With crime, defence and terrorism set to dominate today's agenda at his party's conference in Blackpool, Mr Cameron said in a GMTV interview: " We will be saying we have got to stop the early release of 25,000 prisoners this year."
He also repeated his party's pledge to scrap the Government's ID card scheme.
And asked if the Tories could defeat Labour in an early election, he insisted: "We believe we can. We are ready for an election. If the Prime Minister calls it, we are ready to go."
Responding to reports that the Government may be poised to announce a troop withdrawal from Iraq, Mr Cameron said: "I will always put the national interest first and in Iraq, if we are ready to withdraw troops, I will be delighted with that and they will have my backing if they get that right."
Mr Cameron defended his party's proposals to fund tax cuts with a levy on non-domiciled taxpayers against Labour charges that the sums do not add up.
He said: "We are absolutely convinced that our figures are robust. We have spent a long time working on this.
"Accountancy Age estimate that there are 200,000... we are making a small conservative estimate that there are 150,000 people."

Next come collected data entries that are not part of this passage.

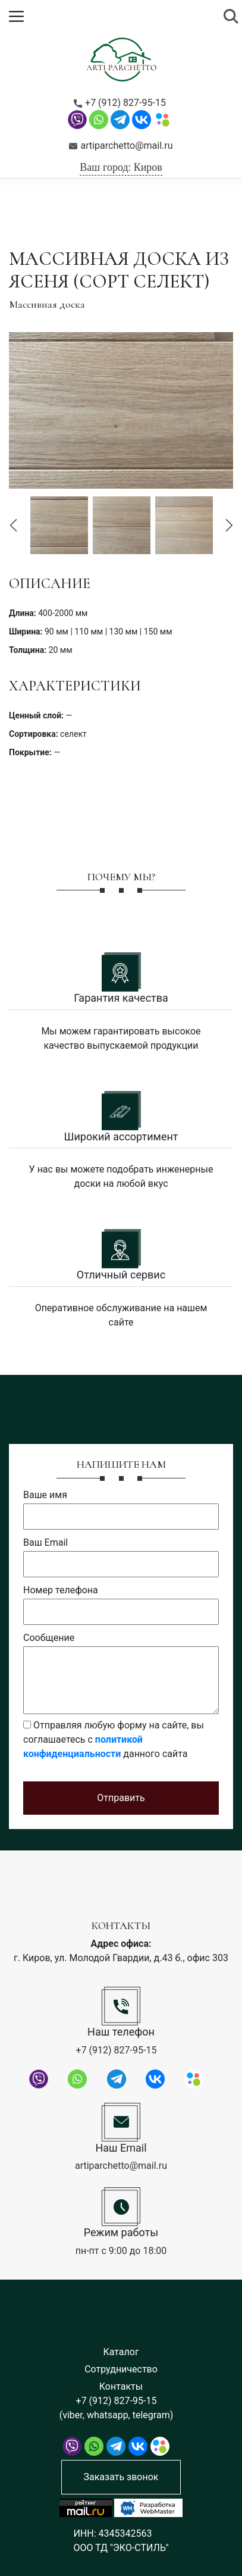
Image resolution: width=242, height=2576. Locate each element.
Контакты (121, 2386)
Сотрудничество (121, 2369)
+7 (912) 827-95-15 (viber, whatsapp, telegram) (116, 2408)
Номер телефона (60, 1590)
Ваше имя (45, 1494)
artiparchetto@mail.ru (120, 146)
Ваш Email (45, 1542)
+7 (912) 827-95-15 (120, 103)
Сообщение (48, 1637)
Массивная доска (47, 304)
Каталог (121, 2352)
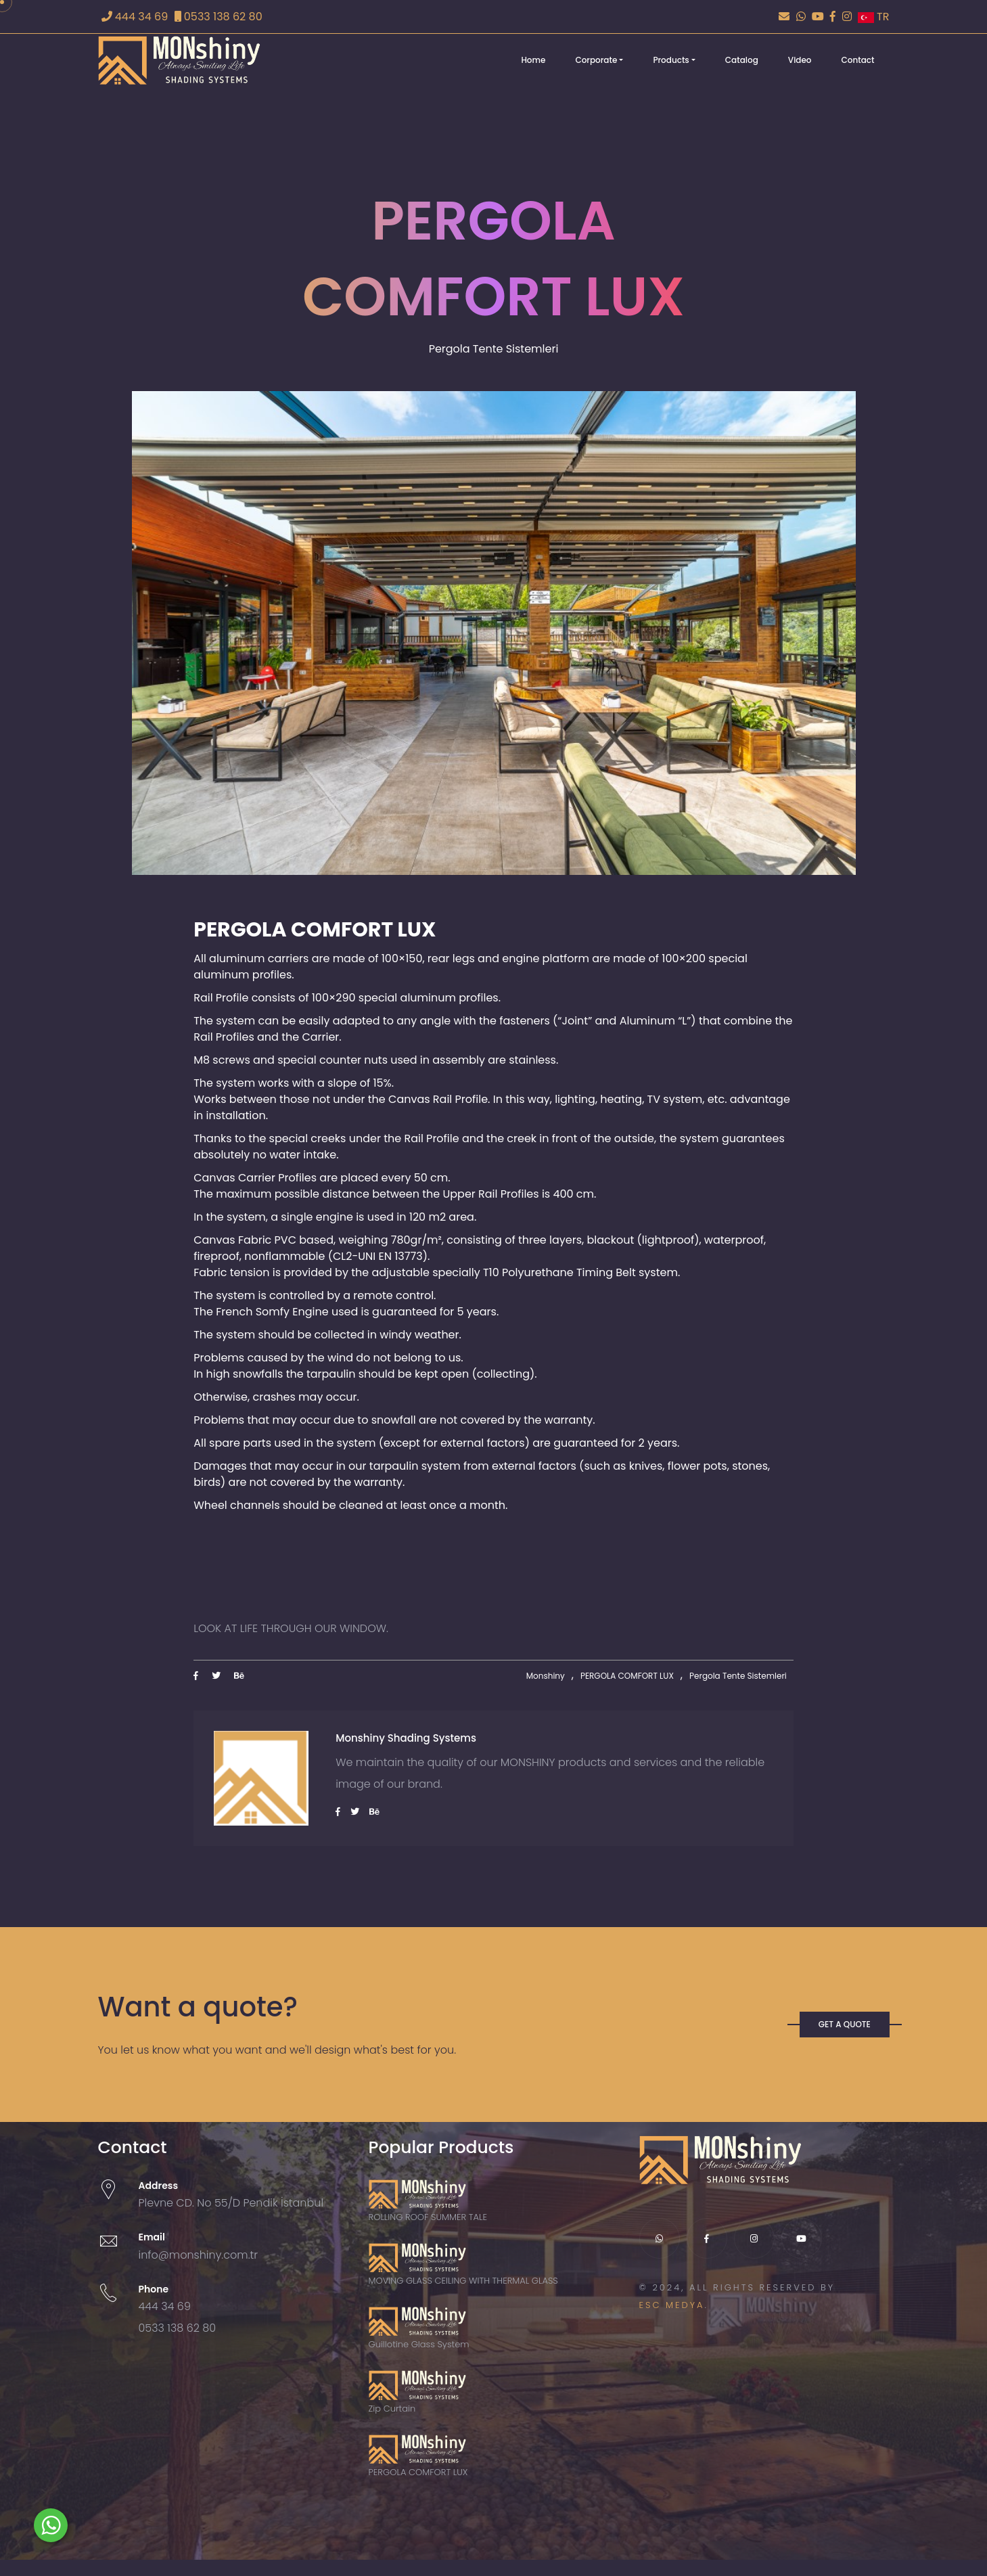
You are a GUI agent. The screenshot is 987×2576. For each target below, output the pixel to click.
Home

Mr Cameron said the charge was "relatively modest" as the average onshore income of those facing the charge was £100,000.
Chancellor Alistair Darling claimed yesterday that the Opposition has seriously overestimated the amount of money that could be raised by the charge.
Mr Cameron told the BBC Radio 4 Today programme that he believed the prospect of an early General Election was "more than 50%".
Asked if he expected to be Prime Minister in a few weeks time, he said: "I expect there to be an election and if there is an election, I think we can win it."
He added: "My job is to get the Conservative Party ready ... it's about setting out a really clear and compelling vision for this country, a really clear alternative."
The Tories were offering people more "power and control and opportunity in their lives".
Mr Cameron added: "People want to know from us that we will absolutely put stability first, which we will."
"Clearly we have to convince more people that we are the right alternative for this country. That is what this week is about.
"I think we are having a good success this week and in an election campaign people will be able to judge."
He said Labour had "wrecked the pensions system, made the tax system more complicated and seen violent and gun crime double."
"I think that is why there is excitement in Blackpool this week because people can really see the themes emerging: control and opportunity, stronger families and a more responsible society and also making our country safer. Those are the things people care about."
In his Today interview, Mr Cameron contrasted last week's Labour gathering with his party's conference: "In Bournemouth he (Gordon Brown) just reeled off a shopping list of pledges but no idea how you could achieve them.
"This week you are seeing very clearly, very concisely how we will do the things we want for the future of this country."
He denied that the £25,000 levy plan had not been thought out properly.
"We haven't been looking at this for a few days, we have been looking at this for months and what we know is that in 2004 there are 112,000 non-domiciled tax residents, that number has been increasing very fast ... "
"If you have that £25,000 charge, which we think is fair and reasonable, it is to ask these people, mostly very wealthy people who live in our country and make a great contribution - but who also use public services, that they should secure their non-domicile status by making that contribution.
"We can then make the changes we want to stamp duty and to inheritance tax."